Friday, 24 July 2020

"A Crisis of Trust".


With the passing of Stuart Wheeler yesterday I was reminded of The Bruges Group's 78 page publication he wrote back in 2010 called "A Crises of Trust" which highlighted the extent of the MPs 'Expenses Scandal' of which he was rightly extremely critical of MPs from all parties but was especially condemning of David Cameron and Michael Gove.

Just as a reminder this man holds the record for the largest donation to a political party when he donated £5 million to the Conservative Party in 2001. In 2009 he was expelled from the party after announcing he would be making a large donation to UKIP for the forthcoming European elections.He was you can gather a staunch Eurosceptic.
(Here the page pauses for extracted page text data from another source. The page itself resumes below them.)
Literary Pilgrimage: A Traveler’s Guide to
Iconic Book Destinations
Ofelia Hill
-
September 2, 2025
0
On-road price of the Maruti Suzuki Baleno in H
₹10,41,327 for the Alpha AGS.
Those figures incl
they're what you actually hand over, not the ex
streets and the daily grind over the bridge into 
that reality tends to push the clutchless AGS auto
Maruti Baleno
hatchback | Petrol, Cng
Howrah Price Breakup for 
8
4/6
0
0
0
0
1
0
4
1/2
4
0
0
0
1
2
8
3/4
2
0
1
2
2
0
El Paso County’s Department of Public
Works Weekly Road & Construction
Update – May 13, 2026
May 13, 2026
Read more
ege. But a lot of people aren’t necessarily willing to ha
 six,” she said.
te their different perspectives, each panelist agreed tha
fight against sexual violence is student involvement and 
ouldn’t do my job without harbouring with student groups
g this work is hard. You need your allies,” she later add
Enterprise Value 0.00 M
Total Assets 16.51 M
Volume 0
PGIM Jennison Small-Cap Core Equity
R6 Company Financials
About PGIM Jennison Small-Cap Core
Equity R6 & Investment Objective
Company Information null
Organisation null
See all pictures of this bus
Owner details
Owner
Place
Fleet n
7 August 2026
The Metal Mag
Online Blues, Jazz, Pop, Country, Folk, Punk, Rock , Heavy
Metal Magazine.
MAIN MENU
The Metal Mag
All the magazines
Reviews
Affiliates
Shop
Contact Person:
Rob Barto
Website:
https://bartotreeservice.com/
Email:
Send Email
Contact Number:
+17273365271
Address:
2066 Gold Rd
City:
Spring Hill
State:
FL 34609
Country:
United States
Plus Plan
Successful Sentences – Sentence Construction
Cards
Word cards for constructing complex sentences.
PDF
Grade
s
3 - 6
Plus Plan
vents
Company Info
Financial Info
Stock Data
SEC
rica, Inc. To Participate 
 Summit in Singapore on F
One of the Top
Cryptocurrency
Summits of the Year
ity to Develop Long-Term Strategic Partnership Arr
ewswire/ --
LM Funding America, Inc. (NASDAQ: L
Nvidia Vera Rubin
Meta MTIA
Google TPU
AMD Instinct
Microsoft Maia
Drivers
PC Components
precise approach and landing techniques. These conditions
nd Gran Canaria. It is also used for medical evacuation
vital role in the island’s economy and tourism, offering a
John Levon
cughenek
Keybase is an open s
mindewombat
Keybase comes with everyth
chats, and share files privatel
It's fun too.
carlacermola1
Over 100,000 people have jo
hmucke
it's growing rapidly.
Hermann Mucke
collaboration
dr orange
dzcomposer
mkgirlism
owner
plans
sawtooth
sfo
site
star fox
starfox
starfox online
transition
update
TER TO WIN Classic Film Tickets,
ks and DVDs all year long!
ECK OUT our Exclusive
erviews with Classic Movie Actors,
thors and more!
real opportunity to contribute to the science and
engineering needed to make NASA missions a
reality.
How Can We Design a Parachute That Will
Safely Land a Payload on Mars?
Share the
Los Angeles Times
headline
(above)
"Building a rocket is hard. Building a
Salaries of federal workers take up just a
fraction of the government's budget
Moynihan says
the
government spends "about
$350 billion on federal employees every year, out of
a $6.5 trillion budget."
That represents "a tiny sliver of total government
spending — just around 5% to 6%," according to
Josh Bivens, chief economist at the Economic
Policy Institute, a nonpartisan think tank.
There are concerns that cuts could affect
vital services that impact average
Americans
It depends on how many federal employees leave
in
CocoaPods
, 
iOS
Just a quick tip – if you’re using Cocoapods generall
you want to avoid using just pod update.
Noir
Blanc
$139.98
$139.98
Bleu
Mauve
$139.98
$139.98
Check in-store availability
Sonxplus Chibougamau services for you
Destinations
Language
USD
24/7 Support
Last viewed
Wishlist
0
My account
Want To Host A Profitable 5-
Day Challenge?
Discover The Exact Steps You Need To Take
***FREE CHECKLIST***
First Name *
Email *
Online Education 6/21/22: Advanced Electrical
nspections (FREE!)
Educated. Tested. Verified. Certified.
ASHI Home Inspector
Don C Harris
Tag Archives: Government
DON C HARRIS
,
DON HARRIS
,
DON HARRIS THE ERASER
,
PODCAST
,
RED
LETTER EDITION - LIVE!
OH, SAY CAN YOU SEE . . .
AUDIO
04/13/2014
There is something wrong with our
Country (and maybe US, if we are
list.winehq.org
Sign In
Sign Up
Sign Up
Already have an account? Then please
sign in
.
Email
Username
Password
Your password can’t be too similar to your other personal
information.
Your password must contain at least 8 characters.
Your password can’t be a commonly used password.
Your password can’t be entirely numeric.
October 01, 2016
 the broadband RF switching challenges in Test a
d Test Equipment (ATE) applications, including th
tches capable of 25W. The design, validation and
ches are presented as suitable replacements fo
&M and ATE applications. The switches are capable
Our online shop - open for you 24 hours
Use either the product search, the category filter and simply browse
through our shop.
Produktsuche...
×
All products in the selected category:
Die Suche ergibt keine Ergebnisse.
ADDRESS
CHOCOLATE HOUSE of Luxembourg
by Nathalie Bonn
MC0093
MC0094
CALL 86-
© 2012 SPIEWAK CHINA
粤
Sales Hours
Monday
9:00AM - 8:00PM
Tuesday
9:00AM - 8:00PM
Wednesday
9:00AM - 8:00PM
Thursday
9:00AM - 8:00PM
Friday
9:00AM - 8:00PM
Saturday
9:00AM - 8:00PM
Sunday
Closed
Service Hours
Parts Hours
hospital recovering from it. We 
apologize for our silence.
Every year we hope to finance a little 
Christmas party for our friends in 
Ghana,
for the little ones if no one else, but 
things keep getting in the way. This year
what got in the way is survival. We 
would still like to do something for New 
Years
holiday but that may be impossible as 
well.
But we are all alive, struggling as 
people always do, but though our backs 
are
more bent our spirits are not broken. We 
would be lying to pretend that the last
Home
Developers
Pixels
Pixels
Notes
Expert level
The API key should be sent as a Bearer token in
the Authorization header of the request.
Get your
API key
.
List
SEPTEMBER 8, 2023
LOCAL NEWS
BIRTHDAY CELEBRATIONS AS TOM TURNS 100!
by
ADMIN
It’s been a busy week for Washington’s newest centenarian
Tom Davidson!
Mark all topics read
In the final paragraph of his booklet he wrote :-

"The case for having MPs at all is that they are there to test the executive. To do this, we need MPs who do not see being in parliament as a career, who do not see life in the Commons as merely an extension of life in civil service with added television appearances, and who see virtue in being independent of their parties, in being able to excercise their own judgement, and in not being beholden for their livelihoods to their party leaders. These are the MPs whom we can trust to give their first allegiance to their constituents. Please let us have more of them".

 More independently minded MPs is the primary aim of our third demand 'A Separation of Power' which calls for the executive(Government) to be separated from the legislature (Parliament).

A further check on our MPs would be covered in our second demand 'Real Local Democracy' as it would allow each constituency to hold their politicians to account by setting up recall procedures should they so desire and even set their individual levels of pay and expenses.

Only being able to hold our elected officials to account during periodic but infrequent elections is not 'Real' democracy.